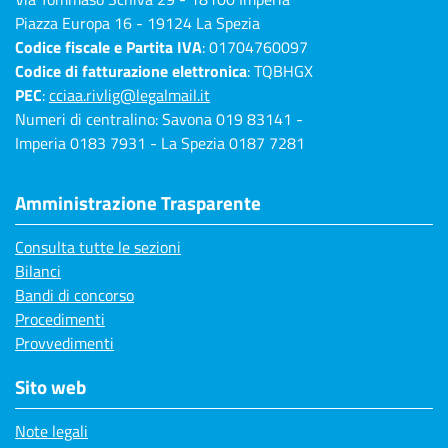
Piazza Europa 16 - 19124 La Spezia
Codice fiscale e Partita IVA
: 01704760097
Codice di fatturazione elettronica
: TQBHGX
PEC
:
cciaa.rivlig@legalmail.it
Numeri di centralino: Savona 019 83141 -
Imperia 0183 7931 - La Spezia 0187 7281
Amministrazione Trasparente
Consulta tutte le sezioni
Bilanci
Bandi di concorso
Procedimenti
Provvedimenti
Sito web
Note legali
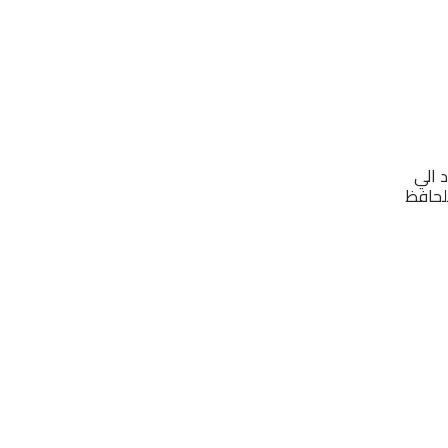
 الي
للحافظ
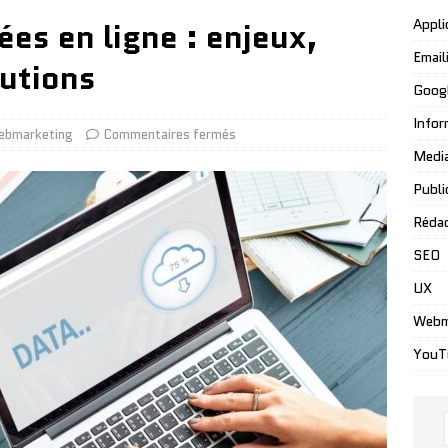
es en ligne : enjeux,
Appli
Email
utions
Goog
Infor
ebmarketing
Commentaires fermés
Media
Public
Réda
SEO
UX
Webm
YouT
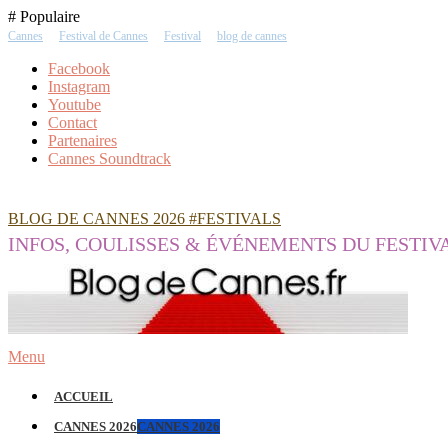
Skip
# Populaire
To
Cannes
Festival de Cannes
Festival
blog de cannes
Content
Facebook
Instagram
Youtube
Contact
Partenaires
Cannes Soundtrack
BLOG DE CANNES 2026 #FESTIVALS
INFOS, COULISSES & ÉVÉNEMENTS DU FESTIV
Menu
ACCUEIL
CANNES 2026
CANNES 2026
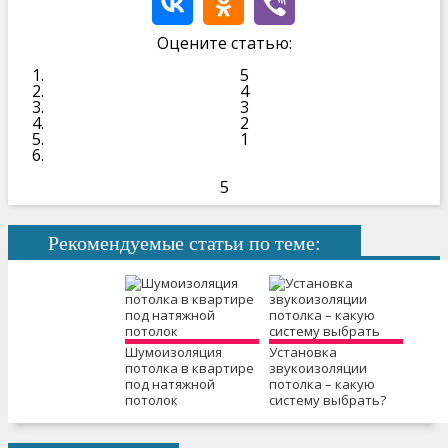
Оцените статью:
5
4
3
2
1
5
Рекомендуемые статьи по теме:
Шумоизоляция
Установка
потолка в квартире
звукоизоляции
под натяжной
потолка – какую
потолок
систему выбрать?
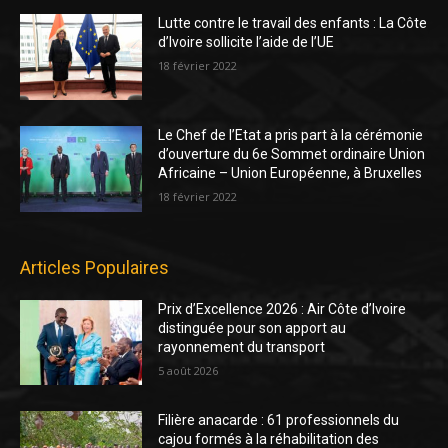
Lutte contre le travail des enfants : La Côte
d’Ivoire sollicite l’aide de l’UE
18 février 2022
Le Chef de l’Etat a pris part à la cérémonie
d’ouverture du 6e Sommet ordinaire Union
Africaine – Union Européenne, à Bruxelles
18 février 2022
Articles Populaires
Prix d’Excellence 2026 : Air Côte d’Ivoire
distinguée pour son apport au
rayonnement du transport
5 août 2026
Filière anacarde : 61 professionnels du
cajou formés à la réhabilitation des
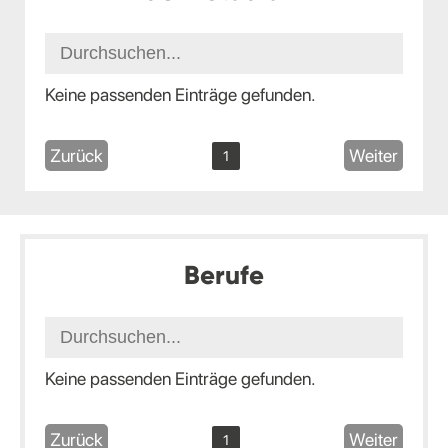
Keine passenden Einträge gefunden.
Zurück
Weiter
1
Berufe
Keine passenden Einträge gefunden.
Zurück
Weiter
1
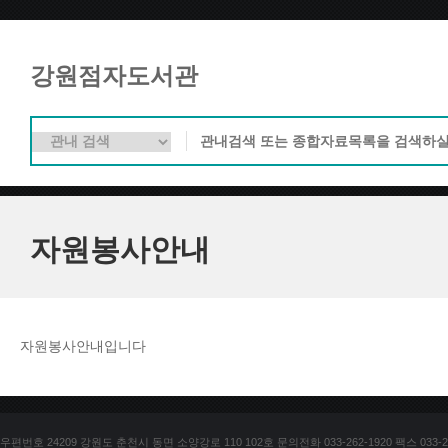
강원점자도서관
자원봉사안내
자원봉사안내입니다
우편번호 24209 강원도 춘천시 동면 소양강로 110 102호 문의전화 033-262-1920 팩스 033-25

□ □ □

A line qualifies when it holds the word "Codice"; report all qualifying lines from the records above.

> **Result below**
Codice fiscale e Partita IVA
Codice di fatturazione elettronica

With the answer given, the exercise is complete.